Bu yıl, Kültür Ve Turizm Bakanlığı 6 milyon 102 bin TL’lik “rekor bir bütçeyi” özel tiyatrolara aktardığını açıkladı. Ancak, kırılan bu rekor da tartışmaları dindirmeye yetmedi! Biz de konunun muhataplarına, özel tiyatroların temsilcilerine bir kaç soru yönelterek görüşlerini almak ve tartışmaya katkı sunmak istedik.
***
Bugün, Merve Engin‘in sorularımıza verdiği yanıtları paylaşıyoruz okurlarımızla:
Kültür ve Turizm Bakanlığı’na ‘devlet desteği’ için başvuru yaptınız mı? Başvurunuz nasıl sonuçlandı?
Merve Engin: Oynadığım oyunlar için başvurum olmadı ama başvuru yapan tiyatrolarda çalışmışlığım var, 12 sene evvel.
Son yıllarda yaşanan politik, toplumsal ve kültürel yarılmanın tiyatro alanına da sıçradığını ve devlet yardımlarının da bu yarılma ekseninde şekillendiği yönünde ciddi bir tartışma yaşanıyor. bu konuda ne düşünüyorsunuz?
Merve Engin: Bu hala tartışma konusu mu?

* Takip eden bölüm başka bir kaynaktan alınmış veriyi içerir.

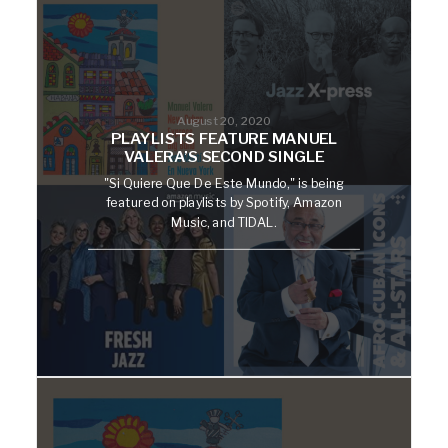
August 20, 2020
PLAYLISTS FEATURE MANUEL
VALERA’S SECOND SINGLE
"Si Quiere Que De Este Mundo," is being
featured on playlists by Spotify, Amazon
Music, and TIDAL.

Ortada olanın tartışmaya vesile olması da bizim memlekete has! Mesela o çalıştığım tiyatro bugün yardım alamıyor, neden? Devlet desteği alan tiyatroların metinleri ile alamayan tiyatroların metinleri arasında mesafeler var. Tiyatronun söz söyleme esası kaybolmuş gibi devlet nezdinde. Her şeye bir sansür var; muhalif gruplar takla atarken kuş tutsalar, kuşun türünden şikayetçiler.
Genel olarak tiyatrolara devlet desteği ile ilgili görüşlerinizi kısaca ifade edebilir misiniz?
Merve Engin: Devlet sanatı desteklemek zorundadır. İçeriğine bakmadan. Özgür bir ülkenin özgür bireyleri, hatta biraz ileri gidelim, sanatçıları olarak, baktığımız yerden sözümüzü söylemek zorundayız. Yani, sadece muhalif tiyatrodan bahsetmiyorum, tarihe not düşmekten bahsediyorum. Kabaca “yandaş” diye anılan tiyatroların varlığını da bu noktada önemli buluyorum. Dönüp çıkan eserlere baktığımızda artılarını eksilerini o zaman göreceğiz geçirdiğimiz dönemlerin. Ekonomik şartların böylesi dengesiz olduğu bir ülkede, sahneler ancak devlet desteği ile ayakta kalabilirler. Bu desteği, maddi yardım olarak düşünmeyin sadece, pırlantadan alınmayan verginin tiyatrolardan da alınmaması mesela… Ya da devletin sahnelerinin, herkese açık olması. Bunun sınav tadında başvuruya tabii olması dahi, anlamsız geliyor, zaten devlet bunun için devlet değil mi?!